World Press Freedom Day takes place on 3 May. The Global Learning Programme (GLP) says that you can mark the event with your pupils using a Key Stage 3/4 resource on exploring the right to freedom of expression it has developed. This resource supports citizenship and English lessons by exploring the right to freedom of expression and whether it has limits. It is linked to materials from Amnesty International, UNICEF and the British Council.
The Natural History Museum celebrated Darwin’s 209th birthday (April 19th) with a series of features on his life and work. This is how the feature on natural selection begins:
“To this day the theory of evolution by natural selection is accepted by the scientific community as the best evidence-based explanation for the diversity and complexity of life on Earth.
The theory proposes that the ‘fittest’ individual organisms – those with the characteristics best suited to their environment – are more likely to survive and reproduce. They pass on these desirable characteristics to their offspring. Gradually these features may become more common in a population, so species change over time. If the changes are great enough they could produce a new species altogether. …”
The RSPB has a section of its website dedicated to teachers. There’s information on the Wild Challenge which is an opportunity to help wildlife, explore nature, and work towards awards by carrying out wild schools activities. There’s also a range of other activities as well. For example, a plant safari and weather watching.
EER has a paper discussing 10 years of environmental education research in Brazil by examining three conferences. It analyzes the authors, institutions, and regions whence the studies came from, as well as their main research subjects. Findings indicate the prevalence of women amongst PhD holders and candidates; professors in public higher education institutions; and environmental educators in formal teaching. The paper indicate some of the challenges involved in building a research tradition in this field, in close dialogue with the arduous political and pedagogical path of environmental education in Brazilian schools.

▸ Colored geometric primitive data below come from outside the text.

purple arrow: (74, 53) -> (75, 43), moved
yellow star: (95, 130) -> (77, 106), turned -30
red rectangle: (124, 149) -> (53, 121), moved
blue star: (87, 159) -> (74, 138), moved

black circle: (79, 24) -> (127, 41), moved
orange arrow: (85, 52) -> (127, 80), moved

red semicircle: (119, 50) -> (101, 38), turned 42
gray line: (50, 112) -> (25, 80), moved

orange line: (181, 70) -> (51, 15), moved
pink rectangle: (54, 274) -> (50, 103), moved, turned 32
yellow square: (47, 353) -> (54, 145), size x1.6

Here’s a sophisticated graph from Bloomberg showing the various possible contributions to Earth warming – already 0.8 [±25% or so] degrees Celsius above 1880 levels. Just scroll down the page to see how much various issues contribute. It’s NASA data and there’s a there’s a detailed note on methodology at the bottom.
SEEd has published an analysis and comment on the UK’s 25 year environment plan. You can read it here, and Christine Farrell from 1World Unite has written about the sustainable development goals here.
The Conversation has published an article on the development of enzymes to decompose poly(ethylene terephthalate) (PET), a common plastic in our lives. If you want a detailed account of the science and technology behind the discovery, and you might be better off reading the Economist article – Auf Wiedersehen, PET – on the same subject.
The Council for Learning Outside the Classroom (CLOtC) has announce that its 2018 Conference will take place on Thursday 22nd November at the Black Country Living Museum in Dudley. The conference offers “a hands-on approach, with the programme including a wide range of practical and informative workshops as well as carefully selected speakers and case studies. The workshops offered will include practical activities to develop your skills outside the classroom as well as more strategic sessions looking at key research and projects happening in the sector. Whatever your background, experience and interest in LOtC, you will find something for you.”